Errors when deploying to AWS Sagemaker
I got an error when deploying this model to AWS Sagemaker.
"No safetensors weights found for model bigcode/starcoder at revision None. Converting PyTorch weights to safetensors."
It seems Sagemaker expects one bin file "model.pth" or "pytorch_model.bin"
but this repo has many bin files like "pytorch_model-00003-of-00007.bin" etc..
I don't think I can simply contact those bin files.
Anyone has encountered this issue?
I also faced, don't know how to solve it
I passed this error.
Sagemaker will actually do the conversion for you. But you need to give it more time.

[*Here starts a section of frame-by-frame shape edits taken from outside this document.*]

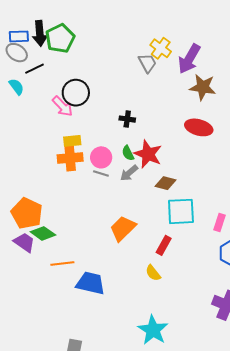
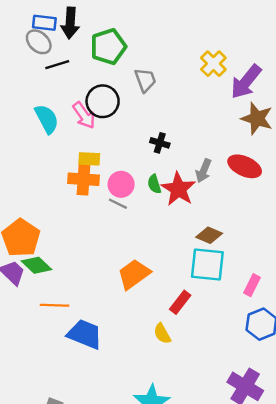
green pentagon: (60, 38) -> (108, 47), moved
gray trapezoid: (147, 63) -> (145, 80), moved
cyan semicircle: (16, 87) -> (47, 119), moved, size x1.4
gray arrow: (129, 173) -> (204, 171), moved, turned -36
brown diamond: (166, 183) -> (209, 235), moved

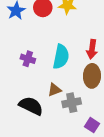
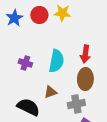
gray cross: (72, 103) -> (76, 104), moved

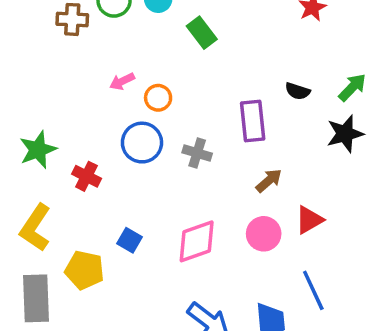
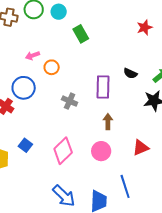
blue circle: (142, 143) -> (24, 88), moved
brown arrow: (269, 181) -> (108, 122), turned -56
red triangle: (309, 220) -> (141, 148), moved
pink diamond: (197, 241) -> (63, 151), turned -32

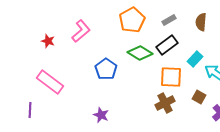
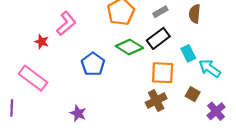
red star: (48, 41) -> (42, 42), moved
cyan rectangle: (195, 59) -> (188, 53), turned -70
purple star: (101, 115) -> (78, 113), moved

predictor = huggingface_model.deploy(
initial_instance_count=1,
instance_type="ml.g5.8xlarge",
container_startup_health_check_timeout=1200,
)
Set up the container_startup_health_check_timeout to a bigger number and it will pass this error.
But I encountered the next error
torch.cuda.OutOfMemoryError: CUDA out of memory. Tried to allocate 288.00 MiB (GPU 0; 22.20 GiB total capacity; 19.72 GiB already allocated; 143.12 MiB free;
21.11 GiB reserved in total by PyTorch) If reserved memory is >> allocated memory try setting max_split_size_mb to avoid fragmentation.
See documentation for Memory Management and PYTORCH_CUDA_ALLOC_CONF
I upgraded to a bigger instance type, and played with param PYTORCH_CUDA_ALLOC_CONF but the error persisted.
Let me know if you see the same error.
It worked by putting it on the AWS instance type: ml.g4dn.12xlarge and setting SM_NUM_GPUS: "4"
Yes, I got it worked with these configs. Thank you so much~